J’ai lu autrefois, dans un recueil de l’ « Académie de Nantes », une anecdote qui m’a paru avoir partie liée avec l’âme de cette ville bizarre. À la fin du siècle dernier vivait à Trentemoult (nom qui déjà me charme), village chanteur de pêcheurs, de mariniers et de pilotes bâti sur la rive sud du fleuve, en face des quais, un ménage de pêcheurs, composé de Jean et d’Ernestine. Il existait encore à ce moment dans le fleuve une île minuscule appelée, dit-on, île Mahon, assez proche des quais, et que les dragages ont emportée depuis belle lurette. Jean avait sous les peupliers sa modeste cabane, où il rangeait son petit attirail de filets et de bosselles : il était censé pêcher là les anguilles ; mais, non sans quelque motif, Ernestine, solide commère, et responsable de la caisse du ménage, soupçonnait son époux inassidu de planter là trop souvent son occupation évangélique pour se glisser dans son bachot sous le couvert de l’île jusqu’au quai de la Fosse tout proche, où l’engloutissait quelque débit de muscadet.
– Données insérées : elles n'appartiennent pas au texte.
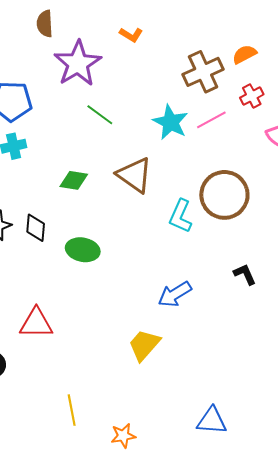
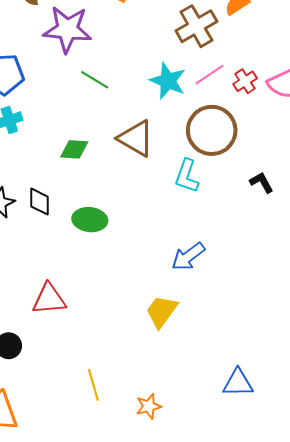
purple star: (78, 63) -> (67, 29), turned -30
red cross: (252, 96) -> (245, 81), moved
brown circle: (224, 195) -> (212, 130), moved
black L-shape: (245, 274) -> (262, 182), moved

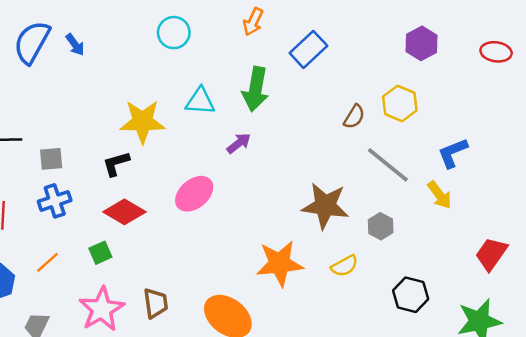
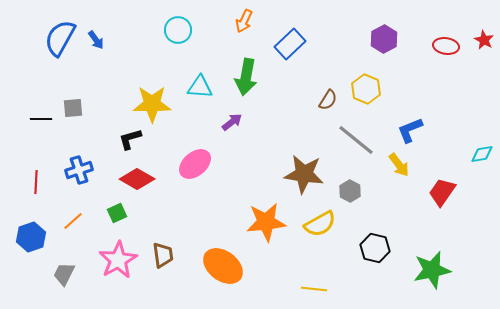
gray square: (51, 159) -> (73, 108), moved
red trapezoid: (491, 254) -> (442, 192), moved
yellow semicircle: (345, 266) -> (320, 224), size x1.4

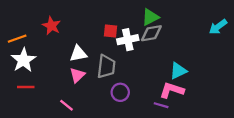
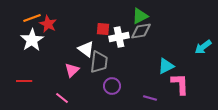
cyan arrow: (218, 27) -> (203, 47), moved
orange line: (17, 39) -> (32, 18), moved
white triangle: (78, 54) -> (86, 49), moved, turned 48
white star: (24, 60) -> (32, 40), moved
pink L-shape: (172, 90) -> (180, 84), moved, turned 70

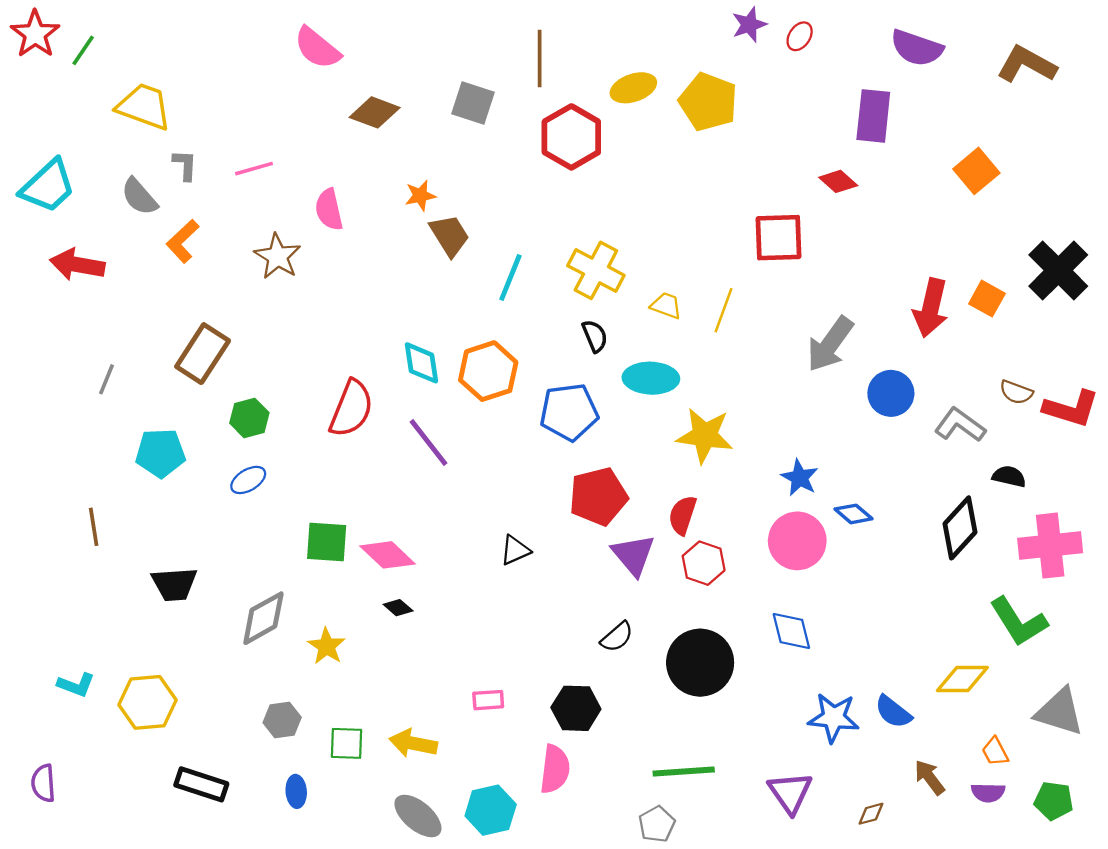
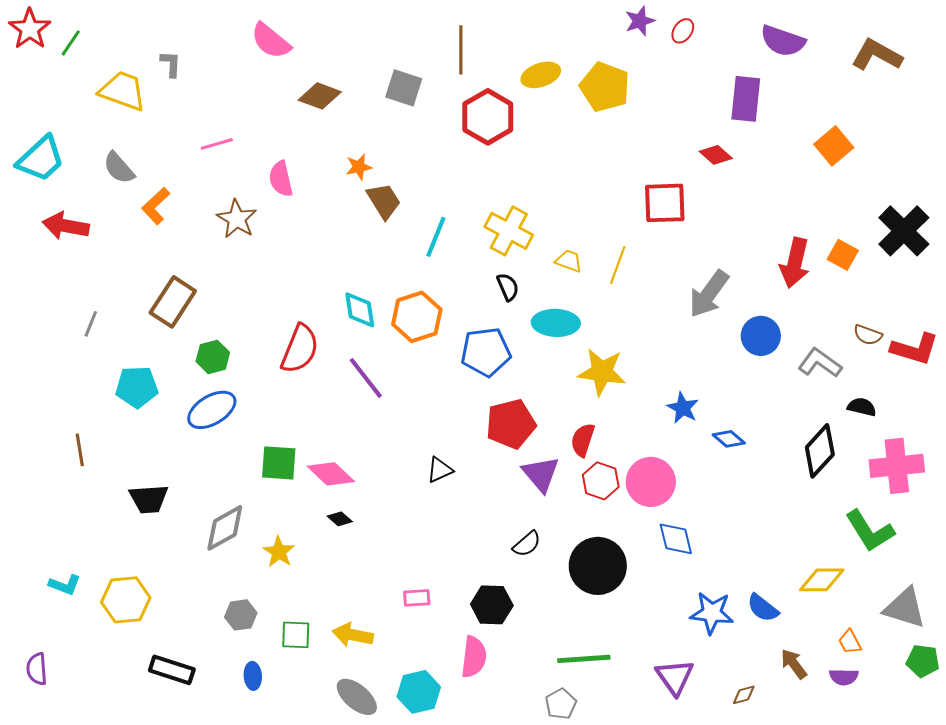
gray L-shape: (185, 165) -> (171, 64), moved
blue ellipse: (248, 480) -> (212, 410), size x1.6
pink circle: (797, 541) -> (651, 482), moved
green pentagon: (1054, 801) -> (923, 661), moved

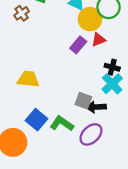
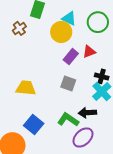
yellow circle: (90, 19) -> (61, 32), moved
gray square: (83, 101) -> (68, 83), moved
green L-shape: (62, 124) -> (68, 120), moved

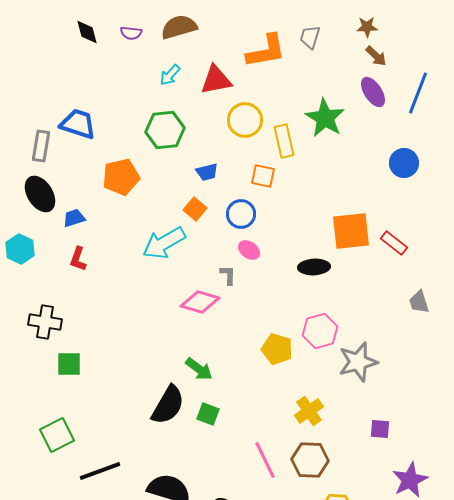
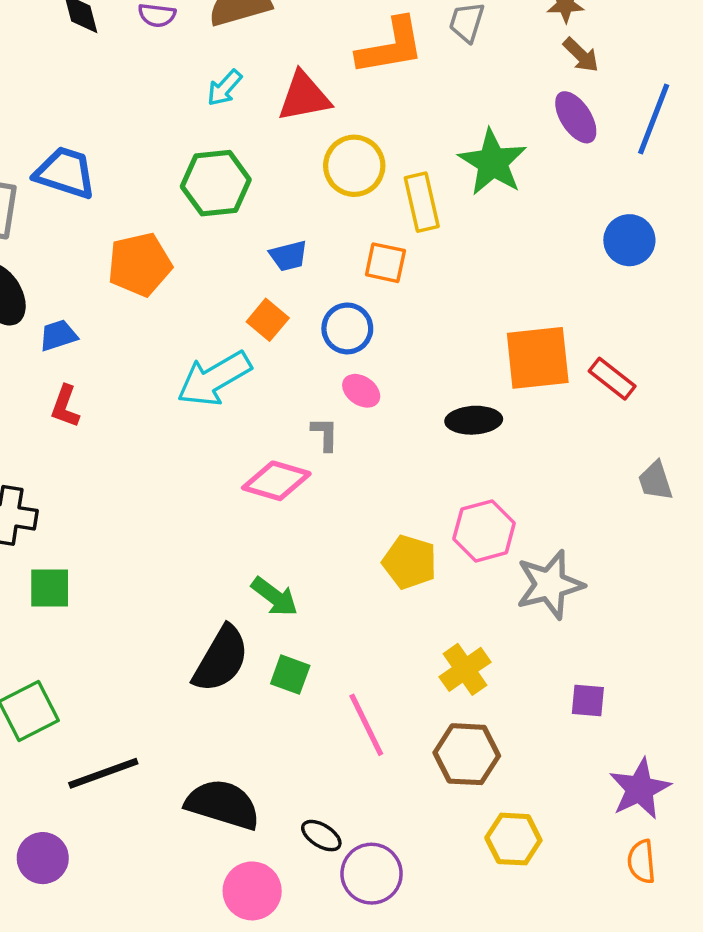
pink line: (265, 460) -> (366, 725), moved

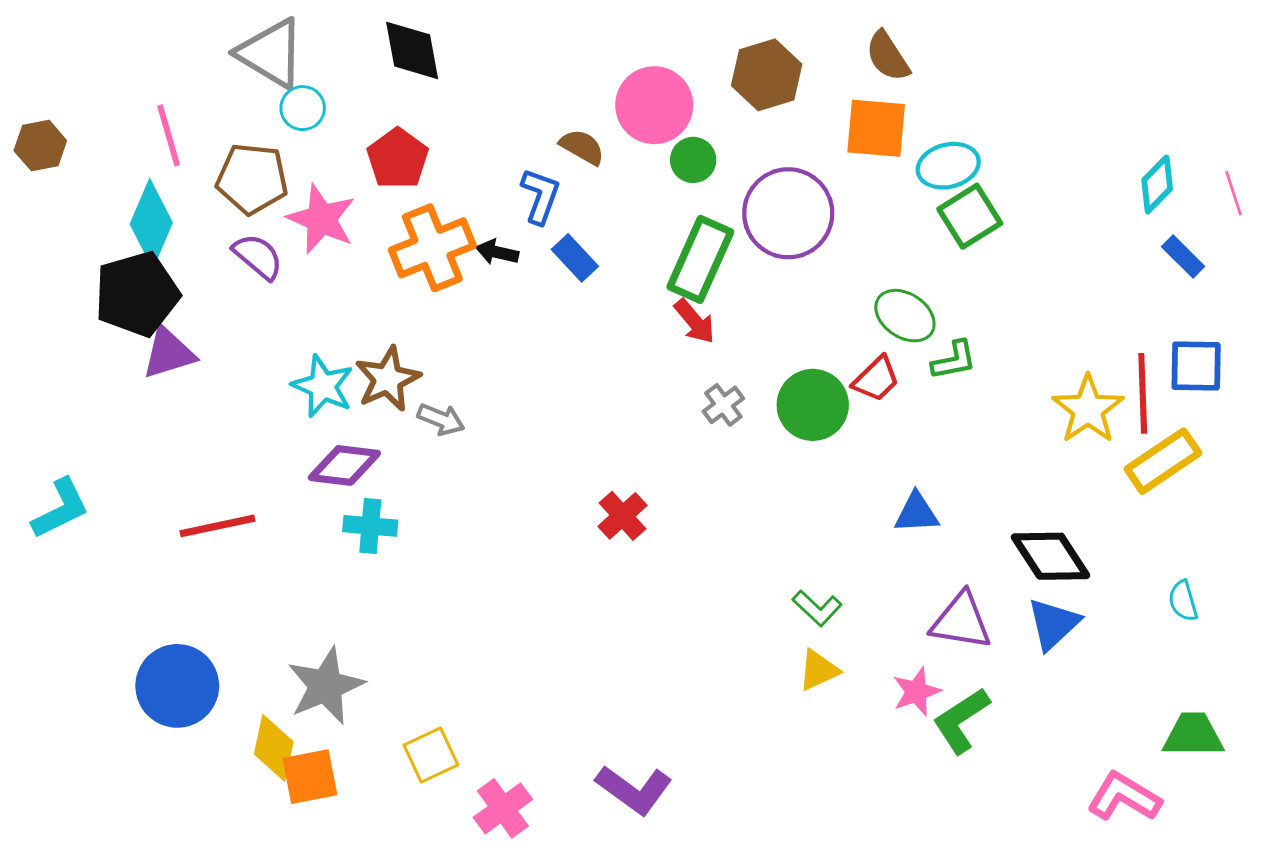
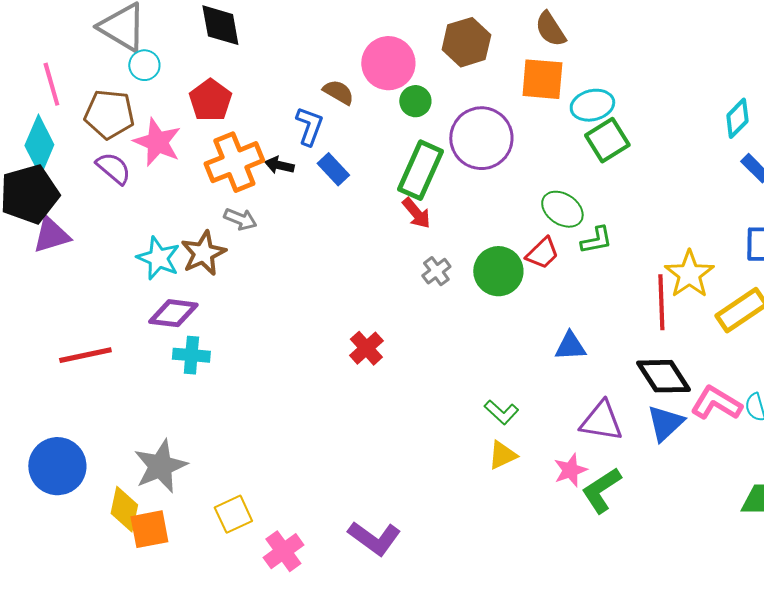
red line: (1143, 393) -> (661, 302), moved
gray arrow: (441, 419) -> (240, 219), moved
pink L-shape: (1124, 797) -> (716, 403), moved

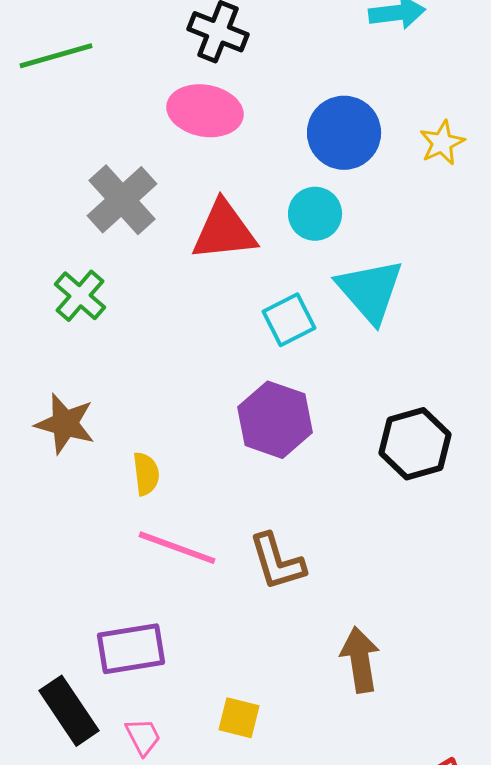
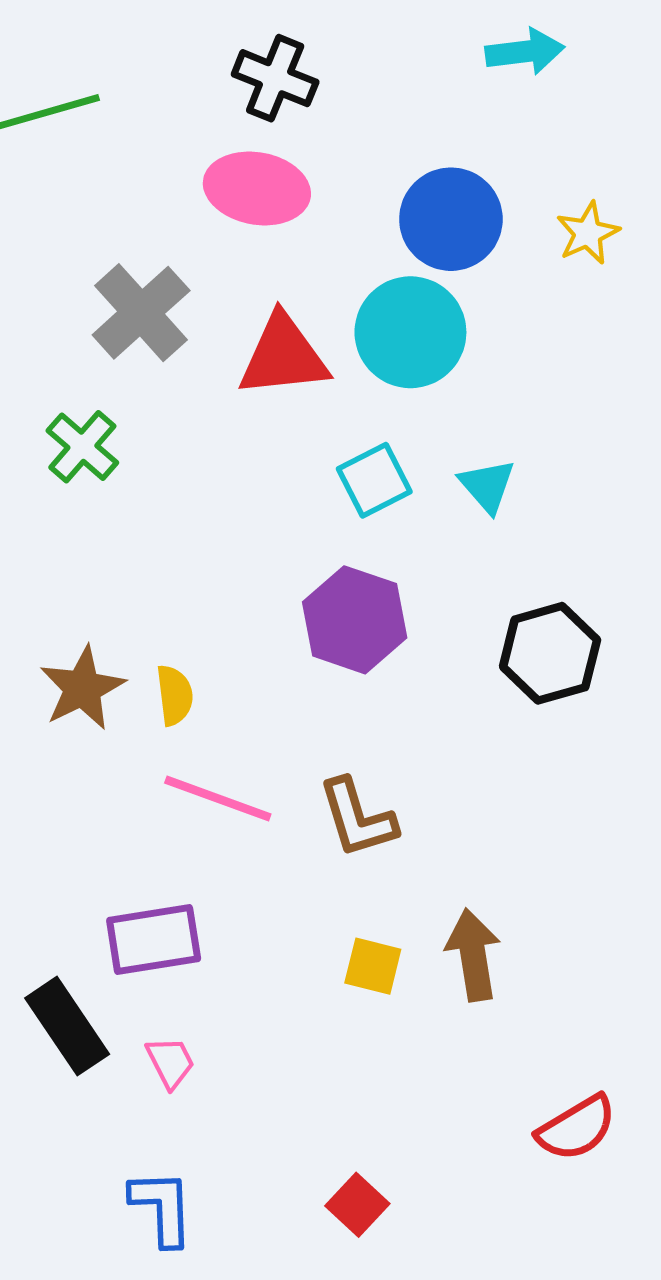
cyan circle: (315, 214) -> (410, 332), size x1.5
cyan triangle: (370, 291) -> (487, 486), moved, size x0.6
brown star: (65, 424) -> (82, 688), moved, turned 30
yellow square: (239, 718) -> (373, 966), moved

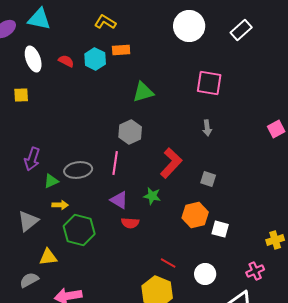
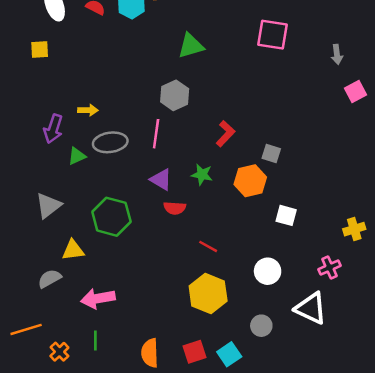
gray arrow: (207, 128) -> (337, 54), moved
red L-shape: (171, 163) -> (225, 134), size x0.7
yellow arrow: (60, 205) -> (88, 110), moved
orange hexagon: (195, 215) -> (250, 181), moved
red line: (168, 263) -> (208, 246), moved

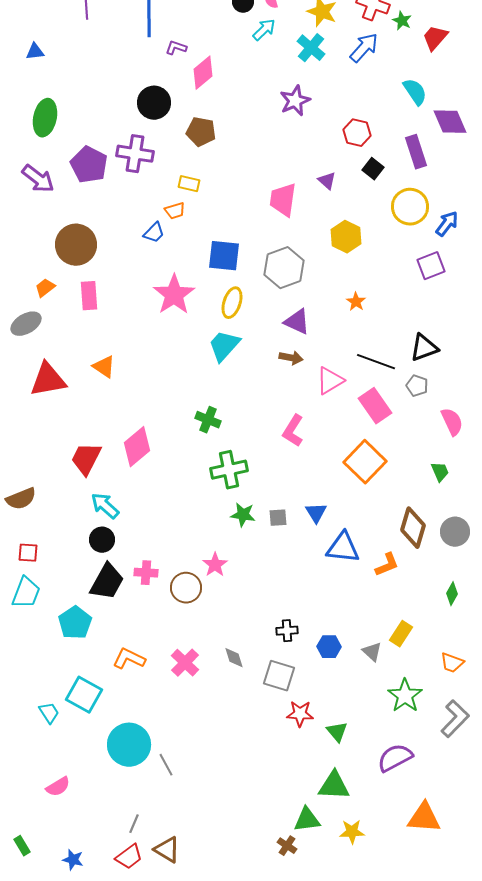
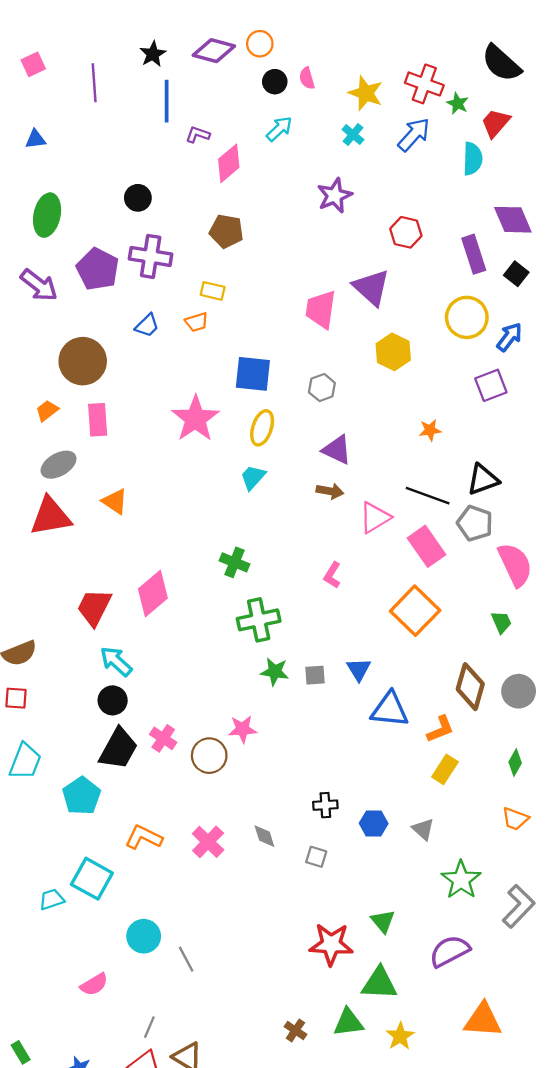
cyan arrow: (264, 30) -> (279, 129), moved
cyan cross: (311, 48) -> (353, 135), size x0.7
cyan semicircle: (415, 92) -> (473, 159), moved, turned 36
black circle: (154, 103) -> (138, 198), moved, size x0.7
black square: (373, 169) -> (516, 274), moved
purple triangle: (327, 181) -> (371, 288), size x1.8
blue trapezoid: (154, 233) -> (147, 325), moved
gray hexagon: (284, 268) -> (322, 388), size x0.6
orange star: (356, 302) -> (430, 430), moved, turned 30
gray ellipse: (26, 324) -> (59, 465), moved
cyan trapezoid: (224, 346) -> (253, 477), size x0.7
gray pentagon: (417, 386) -> (475, 523), size x1.4
pink semicircle: (452, 422) -> (515, 565), size x1.4
pink L-shape: (293, 431) -> (332, 575), size x0.7
red square: (28, 553) -> (16, 698), moved
pink star: (215, 565) -> (243, 729), turned 30
pink cross: (146, 573) -> (163, 738), turned 30
yellow rectangle: (401, 634) -> (445, 769), moved
orange trapezoid: (452, 663) -> (515, 819), moved
gray square: (279, 676) -> (316, 857), size x0.6
cyan trapezoid: (49, 713) -> (52, 899), turned -75
red star: (300, 714) -> (331, 944), moved, size x1.4
cyan circle: (129, 745) -> (144, 936), size x0.7
pink semicircle: (58, 787) -> (94, 984), moved
yellow star: (352, 832) -> (400, 1036), turned -30
brown cross: (287, 846) -> (295, 1030), moved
C’est pourquoi Ernestine, cinq ou six fois par jour, torchés les marmots, mise à cuire la soupe, sortait de sa bourrine trentemousine, allait se camper les poings sur les hanches à l’extrême pointe de la grève, et appelait, ou plutôt hurlait en direction des peupliers (cinq cent mètres) : « Jean ! » Sur quoi un vocable excédé et non moins énergique, sans désemparer, retraversait la Loire à son adresse : « M…! »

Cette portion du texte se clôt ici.